The 62-page "American National Standard - Occupational Health and Safety Management Systems" (ANSI Z10), the closest the U.S. may ever get to a workplace safety program rule (although voluntary) and a possible precursor to a global ISO safety and health program standard, is now available for public review.

Work on the standard began in 1999 by a committee of experts, virtually a “who's who” in safety and health from industry, labor, professional societies, business trade associations and other groups.

Their final product is patterned after the management system principles of ISO 9000 (quality) and 14000 (environmental) standards.

Standards-writers say that compliance with ANSI Z10 requirements can minimize workplace risks and reduce the cost of job-related injuries, illnesses and fatalities.
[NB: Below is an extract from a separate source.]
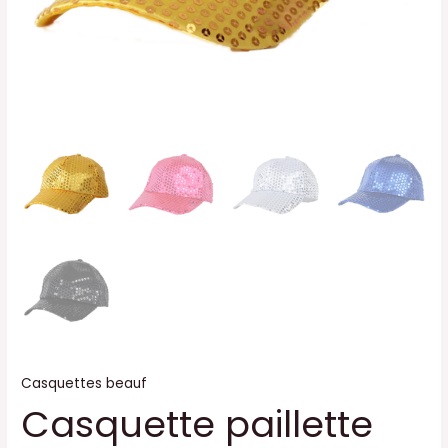
Casquettes beauf
Casquette paillette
Flexible, performance-based requirements cover:

  • Management leadership
  • Employee participation
  • Program planning, reviews and assessments
  • Hierarchy of protective controls
  • Management of change
  • Purchasing
  • Contractors
  • Emergency preparedness
  • Education, training and awareness
  • Communication
  • Document and record control
  • Monitoring and measurement
  • Incident investigation
  • Audits
  • Corrective actions
  • Management review and follow-up

To meet the standard's requirements, businesses of all sizes are free to devise their own procedures or systems for each of these areas, as long as the steps can be documented and audited.